You enable data profiling when you add data assets to Explorer. The initial data profile uses up to one million rows to create each table's data profile, as follows:

  • For a table with under a million rows, the data profile covers the entire table.
  • If Lightup can determine which timestamp column to use for time-range queries and the table has at least a million rows, the data profile covers the latest 30 days worth of data.
  • If Lightup can't tell which timestamp column to use for time-range queries and the table has at least a million rows, the data profile covers one million randomly-selected rows.

If you aren't sure what types of data quality checks you want, we recommend you enable data profiling to learn about your data.
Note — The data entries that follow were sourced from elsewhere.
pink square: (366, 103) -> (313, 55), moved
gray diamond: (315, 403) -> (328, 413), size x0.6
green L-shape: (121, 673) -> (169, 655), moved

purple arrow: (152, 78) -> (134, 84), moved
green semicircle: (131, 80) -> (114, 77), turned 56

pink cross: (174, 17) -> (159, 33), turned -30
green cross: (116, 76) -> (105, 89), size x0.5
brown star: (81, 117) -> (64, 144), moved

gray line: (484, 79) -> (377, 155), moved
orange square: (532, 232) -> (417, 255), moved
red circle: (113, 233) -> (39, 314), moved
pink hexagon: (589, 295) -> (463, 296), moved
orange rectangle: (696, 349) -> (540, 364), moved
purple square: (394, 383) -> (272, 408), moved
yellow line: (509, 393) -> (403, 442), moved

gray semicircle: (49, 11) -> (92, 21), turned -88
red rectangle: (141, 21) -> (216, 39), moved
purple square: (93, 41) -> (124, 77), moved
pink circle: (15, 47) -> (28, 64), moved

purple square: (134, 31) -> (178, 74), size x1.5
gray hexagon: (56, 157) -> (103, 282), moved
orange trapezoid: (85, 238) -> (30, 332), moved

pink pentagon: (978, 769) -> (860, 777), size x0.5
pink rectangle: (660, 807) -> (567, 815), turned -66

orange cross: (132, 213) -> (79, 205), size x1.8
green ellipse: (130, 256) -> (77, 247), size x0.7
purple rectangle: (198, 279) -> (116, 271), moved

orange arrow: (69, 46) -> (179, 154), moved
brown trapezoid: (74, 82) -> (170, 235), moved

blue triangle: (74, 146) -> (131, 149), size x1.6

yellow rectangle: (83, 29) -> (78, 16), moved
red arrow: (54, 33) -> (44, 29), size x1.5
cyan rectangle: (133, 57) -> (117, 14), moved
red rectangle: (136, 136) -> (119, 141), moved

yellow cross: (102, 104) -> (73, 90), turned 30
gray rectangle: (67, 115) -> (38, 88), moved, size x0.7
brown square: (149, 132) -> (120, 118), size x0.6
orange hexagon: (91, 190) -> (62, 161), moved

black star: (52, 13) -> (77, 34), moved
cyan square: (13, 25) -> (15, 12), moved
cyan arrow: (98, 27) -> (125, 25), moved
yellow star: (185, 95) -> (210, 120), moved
Reviewing these data profiles will give you the info you need to proceed with your data quality journey.

Enable data profiling on the Data Profile tab

  1. Select a table in the Explorer tree.
  2. In the main window, on the Data Profile tab, select Enable data profile.

Enable data profiling when you add assets

After you add your datasources to the Explorer tree, you then add their data assets, and can enable data profiling in the process.

  • Add the schemas that contain the tables you want to profile.
  • Add the tables that you want to profile. For each table, enable profiling by setting its Profile toggle in the Manage tables modal. Lightup then starts profiling the table in the background. When you select a profiled table in the Explorer tree, you see the data profile for the table. (Note that if you also enable autometrics for the table, their charts will display instead of the data profile.)
  • Add columns from your profiled tables to your Explorer tree. You can select a column in the Explorer tree to see its data profile. Note that you don't have to add columns in order for them to be profiled, just to make them accessible in the Explorer tree. All columns are included in the data profile.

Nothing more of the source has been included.